Wild garlic is a herb with an underground bulb. It’s abundant in moist areas of woods and forests, especially in meadows where literally plantations of wild garlic are found. It is one of the most popular spring detoxification herbs. We can use stems and leaves into salad, to make pesto, smoothie, creamy soup or garlic oil. It helps to a better digestion and free intestinal passage, it relieves muscle cramps and it also improves our immunity.

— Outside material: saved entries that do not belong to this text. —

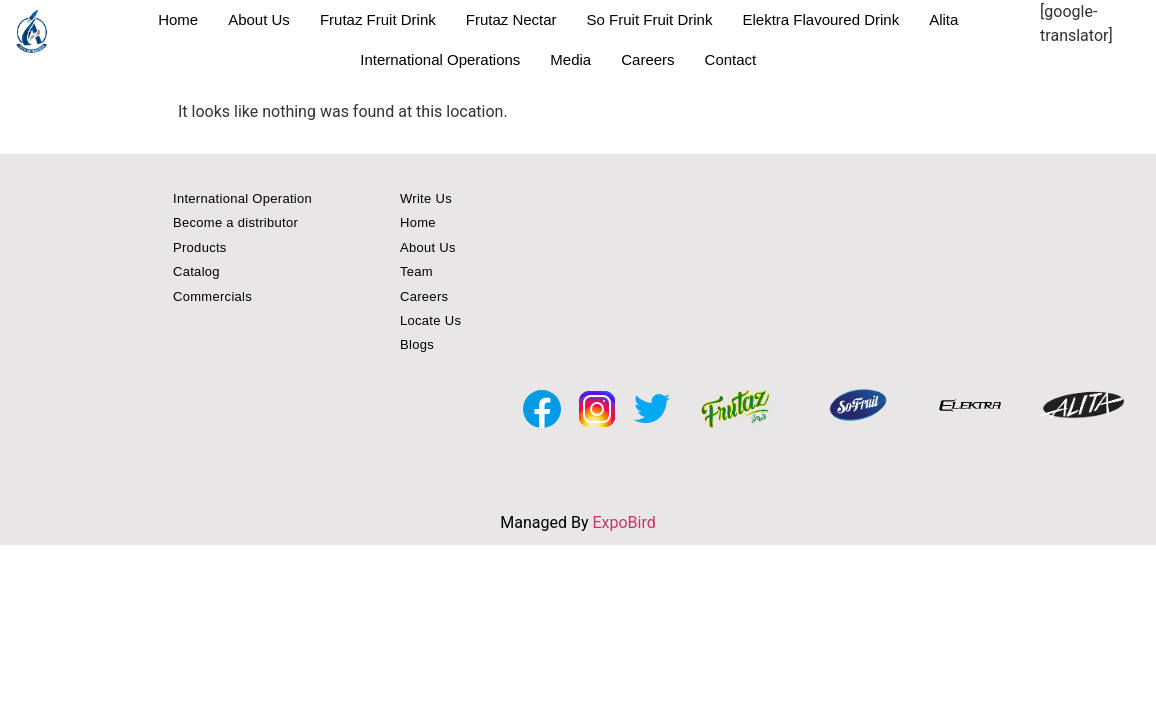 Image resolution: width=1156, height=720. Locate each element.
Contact (731, 59)
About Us (259, 19)
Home (178, 19)
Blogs (417, 344)
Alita (943, 19)
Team (416, 271)
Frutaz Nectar (511, 19)
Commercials (212, 296)
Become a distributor (235, 222)
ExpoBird (623, 522)
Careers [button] (424, 296)
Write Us (426, 198)
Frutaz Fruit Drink (378, 19)
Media (570, 59)
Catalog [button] (196, 271)
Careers (647, 59)
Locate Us (430, 320)
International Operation (242, 198)
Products (200, 247)
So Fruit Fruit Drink (650, 19)
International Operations (440, 59)
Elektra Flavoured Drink (820, 19) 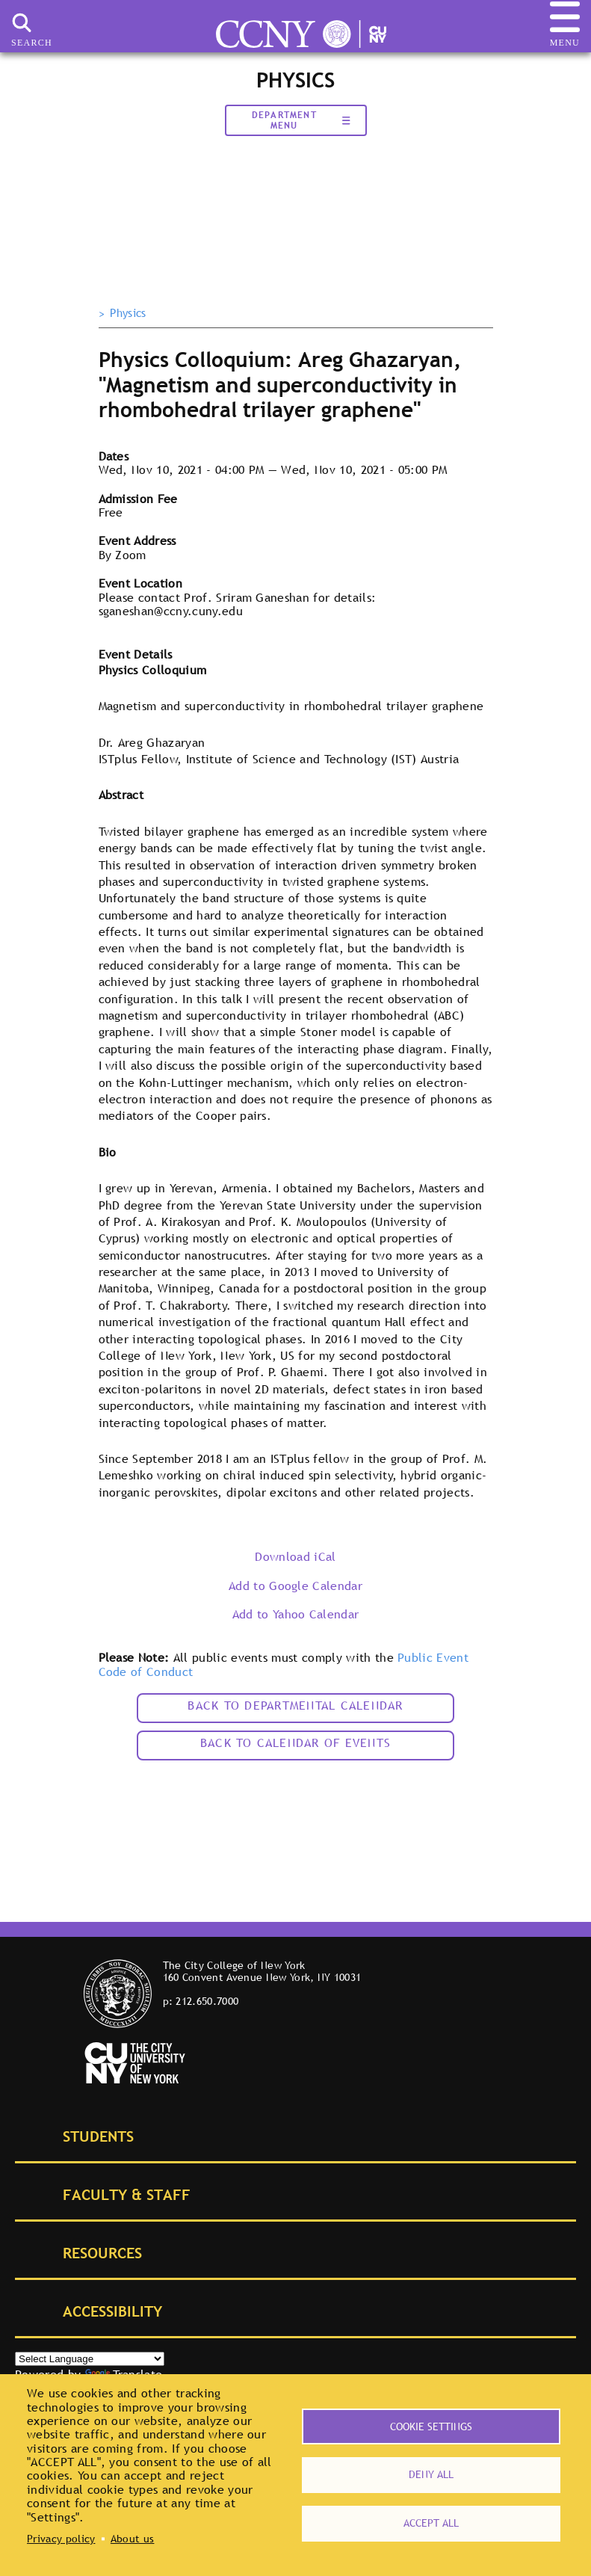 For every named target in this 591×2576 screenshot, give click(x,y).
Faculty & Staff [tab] (110, 2193)
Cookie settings (431, 2425)
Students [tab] (81, 2135)
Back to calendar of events (295, 1742)
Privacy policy (61, 2538)
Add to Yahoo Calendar (295, 1614)
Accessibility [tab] (95, 2310)
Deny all (431, 2474)
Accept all (431, 2523)
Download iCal (295, 1556)
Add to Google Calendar (295, 1585)
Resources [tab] (85, 2252)
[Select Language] (89, 2359)
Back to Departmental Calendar (295, 1705)
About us (133, 2538)
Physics (128, 313) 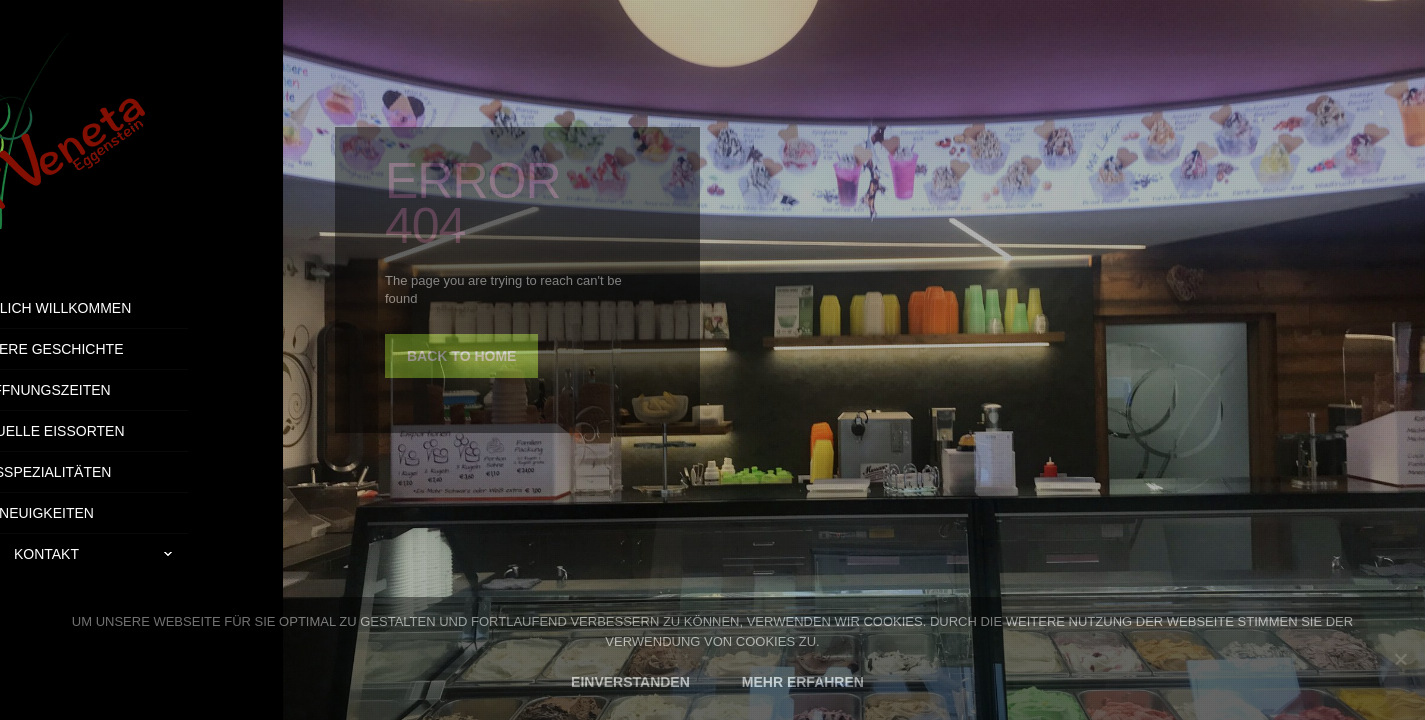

It has fungicidal and bactericidal effects so it kills fungus and bacteria and also intestinal parasites. It cleanses kidney, urinary bladder and blood vessels because it dissolves calcium deposits. It’s definitely worth going for a trip to a forest and get some of this powerful herb to your plate!

TIP: Wild Garic Pesto

Ingredients:

2 bunches of wild garlic
50 g olive oil
1 handful of cashew nuts, almonds, pine nuts or walnuts
1 handful of young dandelion leaves
salt

Wash wild garlic with water and mix the leaves with nuts while gradually adding oil. Finally, add some salt. Store in a fridge covered with olive oil or use directly into our food, for example into spaghetti.

TIP: Wild Garlic Oil
Cut two bunches of wild garlic into small pieces, press it into a dark glass bottle and pour on a good quality olive oil. The leaves shouldn’t be tight in the bottle. Put the bottle in a dark cool place and let macerate for 3 weeks. Then strain the oil and the work is done. Use the oil for seasoning your salads, into marinades or everywhere else a fine aroma and taste of garlic is desired.